§ What you need to do
The expected result is the run of lines from the one containing "Formato: 16 x 23" to the end of the listing, copied exactly.
*** Records for this exercise ***
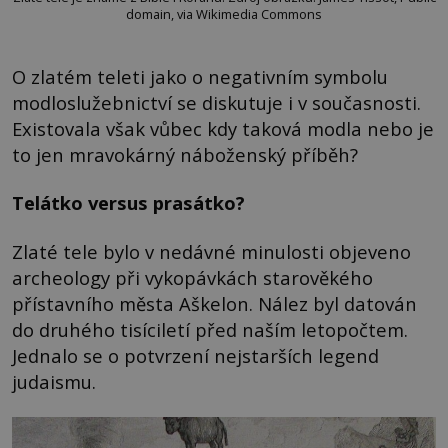
domain, via Wikimedia Commons
O zlatém teleti jako o negativním symbolu
modloslužebnictví se diskutuje i v současnosti.
Existovala však vůbec kdy taková modla nebo je
to jen mravokárný náboženský příběh?
Telátko versus prasátko?
Zlaté tele bylo v nedávné minulosti objeveno
archeology při vykopávkách starověkého
přístavního města Aškelon. Nález byl datován
do druhého tisíciletí před naším letopočtem.
Jednalo se o potvrzení nejstarších legend
judaismu.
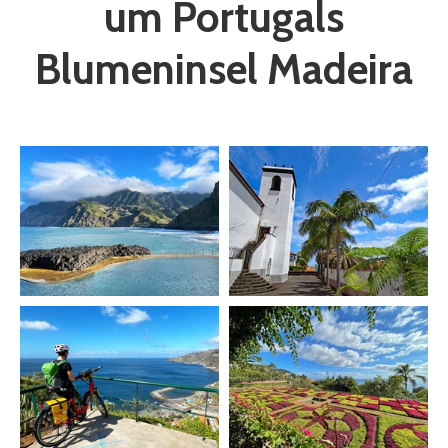
um Portugals
Blumeninsel Madeira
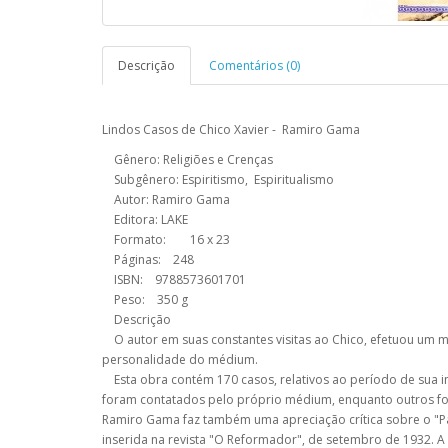
Descrição
Comentários (0)
Lindos Casos de Chico Xavier - Ramiro Gama
Gênero: Religiões e Crenças
Subgênero: Espiritismo, Espiritualismo
Autor: Ramiro Gama
Editora: LAKE
Formato: 16 x 23
Páginas: 248
ISBN: 9788573601701
Peso: 350 g
Descrição
O autor em suas constantes visitas ao Chico, efetuou um m
personalidade do médium.
Esta obra contém 170 casos, relativos ao período de sua inf
foram contatados pelo próprio médium, enquanto outros fo
Ramiro Gama faz também uma apreciação crítica sobre o "P
inserida na revista "O Reformador", de setembro de 1932. A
*** End of Records for this exercise ***
§ Result
Formato: 16 x 23
Páginas: 248
ISBN: 9788573601701
Peso: 350 g
Descrição
O autor em suas constantes visitas ao Chico, efetuou um m
personalidade do médium.
Esta obra contém 170 casos, relativos ao período de sua inf
foram contatados pelo próprio médium, enquanto outros fo
Ramiro Gama faz também uma apreciação crítica sobre o "P
inserida na revista "O Reformador", de setembro de 1932. A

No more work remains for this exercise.